Cette rencontre, tenue au siège de la Coordination des syndicats du secteur santé (Coordisanté), visait à alerter l’opinion publique ainsi que les parlementaires sur les implications du texte récemment adopté par la Commission des affaires sociales et culturelles de l’Assemblée nationale.
Présenté le 2 avril 2026 par le ministre de la Santé, Pierre N’gou Dimba, le projet de loi relatif à la biologie médicale comprend six titres et 57 articles. Il fixe notamment les conditions d’ouverture et de fonctionnement des laboratoires, les règles de remplacement des directeurs, ainsi que les modalités d’inspection, de contrôle qualité et de gestion des déchets biomédicaux.
Tout en reconnaissant la pertinence de ce cadre réglementaire, le SYNAB-CI déplore toutefois une exclusion des ingénieurs et techniciens biologistes, qui représenteraient plus de 85% des acteurs du secteur.
Le syndicat pointe plusieurs insuffisances, notamment une définition jugée restrictive du biologiste médical, réservant cette fonction aux seuls médecins et pharmaciens biologistes.
Selon le SYNAB-CI, une telle disposition pourrait avoir des conséquences importantes, en particulier dans les zones rurales où les ingénieurs et techniciens biologistes constituent souvent les principaux prestataires de services. L’application stricte du texte risquerait, selon ses responsables, de priver ces localités d’analyses médicales pendant plusieurs années, le temps de former un nombre suffisant de médecins biologistes.
Le syndicat évoque également des risques pour la mise en œuvre efficace de la Couverture maladie universelle (CMU), en raison de possibles blocages dans la validation et la gestion des résultats d’analyses.
Face à ces préoccupations, le SYNAB-CI appelle à une révision en profondeur du projet de loi afin de le rendre plus inclusif.
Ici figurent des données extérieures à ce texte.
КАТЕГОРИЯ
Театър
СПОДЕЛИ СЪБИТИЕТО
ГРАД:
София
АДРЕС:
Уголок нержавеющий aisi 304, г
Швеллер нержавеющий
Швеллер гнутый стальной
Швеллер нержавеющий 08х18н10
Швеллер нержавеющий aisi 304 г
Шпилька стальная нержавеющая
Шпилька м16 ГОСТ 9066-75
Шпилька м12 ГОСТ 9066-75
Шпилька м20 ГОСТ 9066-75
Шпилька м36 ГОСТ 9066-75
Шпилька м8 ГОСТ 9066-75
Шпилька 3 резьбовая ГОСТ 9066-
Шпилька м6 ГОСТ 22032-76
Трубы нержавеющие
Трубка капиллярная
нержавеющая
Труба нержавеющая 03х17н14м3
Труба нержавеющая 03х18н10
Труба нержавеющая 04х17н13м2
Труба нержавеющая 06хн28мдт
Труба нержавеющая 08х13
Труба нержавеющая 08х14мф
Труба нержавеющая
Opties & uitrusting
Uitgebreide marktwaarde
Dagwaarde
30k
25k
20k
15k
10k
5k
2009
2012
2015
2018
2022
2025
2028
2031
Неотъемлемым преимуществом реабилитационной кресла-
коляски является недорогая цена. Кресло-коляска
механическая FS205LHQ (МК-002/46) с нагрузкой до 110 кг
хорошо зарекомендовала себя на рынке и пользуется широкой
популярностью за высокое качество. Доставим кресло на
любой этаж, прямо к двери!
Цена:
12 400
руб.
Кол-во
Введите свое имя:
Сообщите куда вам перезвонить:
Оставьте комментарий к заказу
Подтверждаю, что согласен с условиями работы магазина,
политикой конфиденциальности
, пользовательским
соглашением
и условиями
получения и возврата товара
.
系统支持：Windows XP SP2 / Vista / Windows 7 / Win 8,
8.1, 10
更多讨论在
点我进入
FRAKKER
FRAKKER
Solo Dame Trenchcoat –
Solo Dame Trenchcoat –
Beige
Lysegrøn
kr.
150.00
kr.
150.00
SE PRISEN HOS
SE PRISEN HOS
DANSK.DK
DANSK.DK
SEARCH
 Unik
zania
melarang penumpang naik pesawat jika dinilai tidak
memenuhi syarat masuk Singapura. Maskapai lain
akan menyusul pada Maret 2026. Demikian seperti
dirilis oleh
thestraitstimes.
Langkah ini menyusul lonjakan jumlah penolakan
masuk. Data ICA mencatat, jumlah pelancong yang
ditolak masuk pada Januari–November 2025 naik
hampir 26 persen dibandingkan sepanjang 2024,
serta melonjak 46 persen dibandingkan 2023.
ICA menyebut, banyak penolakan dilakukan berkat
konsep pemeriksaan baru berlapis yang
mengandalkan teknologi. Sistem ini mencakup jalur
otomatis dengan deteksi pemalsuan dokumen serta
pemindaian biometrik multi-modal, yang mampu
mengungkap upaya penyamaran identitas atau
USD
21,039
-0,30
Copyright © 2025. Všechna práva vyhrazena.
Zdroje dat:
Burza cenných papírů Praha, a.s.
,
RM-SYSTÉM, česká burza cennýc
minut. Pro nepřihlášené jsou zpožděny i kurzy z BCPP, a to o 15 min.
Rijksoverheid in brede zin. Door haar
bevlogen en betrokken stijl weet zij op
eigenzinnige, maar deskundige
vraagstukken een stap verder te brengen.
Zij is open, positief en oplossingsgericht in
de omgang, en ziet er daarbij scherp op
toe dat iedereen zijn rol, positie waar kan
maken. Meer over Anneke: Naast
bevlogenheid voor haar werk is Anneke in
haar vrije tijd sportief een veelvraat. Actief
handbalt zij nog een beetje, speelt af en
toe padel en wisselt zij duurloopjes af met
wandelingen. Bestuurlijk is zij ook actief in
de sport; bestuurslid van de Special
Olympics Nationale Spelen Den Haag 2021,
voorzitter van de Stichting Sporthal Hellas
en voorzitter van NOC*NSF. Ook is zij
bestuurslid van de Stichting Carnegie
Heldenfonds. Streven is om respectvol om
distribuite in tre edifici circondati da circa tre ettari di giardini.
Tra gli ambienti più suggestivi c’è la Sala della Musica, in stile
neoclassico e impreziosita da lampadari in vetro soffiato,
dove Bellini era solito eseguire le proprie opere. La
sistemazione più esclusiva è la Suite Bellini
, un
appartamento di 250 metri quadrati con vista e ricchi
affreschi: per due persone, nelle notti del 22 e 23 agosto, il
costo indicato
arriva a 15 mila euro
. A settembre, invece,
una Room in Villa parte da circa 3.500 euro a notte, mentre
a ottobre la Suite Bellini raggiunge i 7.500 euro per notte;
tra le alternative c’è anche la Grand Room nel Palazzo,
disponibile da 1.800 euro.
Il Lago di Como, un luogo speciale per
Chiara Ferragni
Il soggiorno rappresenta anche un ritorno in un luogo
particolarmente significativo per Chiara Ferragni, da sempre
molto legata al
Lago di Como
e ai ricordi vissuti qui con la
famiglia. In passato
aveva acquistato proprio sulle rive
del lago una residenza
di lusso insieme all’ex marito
Il recommande de s’inspirer de modèles internationaux, notamment ceux du Togo et de la France, où la définition du biologiste médical englobe l’ensemble des professionnels du domaine.
Le syndicat rappelle par ailleurs l’arrêté n°059 MSHP/CAB du 28 février 2008, qui autorise les ingénieurs et techniciens biologistes à diriger des laboratoires de niveaux primaire et secondaire.
Pour le SYNAB-CI, le texte, en l’état, pourrait compromettre la proximité des services de biologie médicale avec les populations et fragiliser les efforts de renforcement du système de santé.
Le syndicat a invité les parlementaires à prendre en compte ces préoccupations avant l’adoption définitive de la loi et a exhorté les médias à relayer largement ses observations, tout en appelant ses membres à rester mobilisés dans l’attente des suites du processus législatif.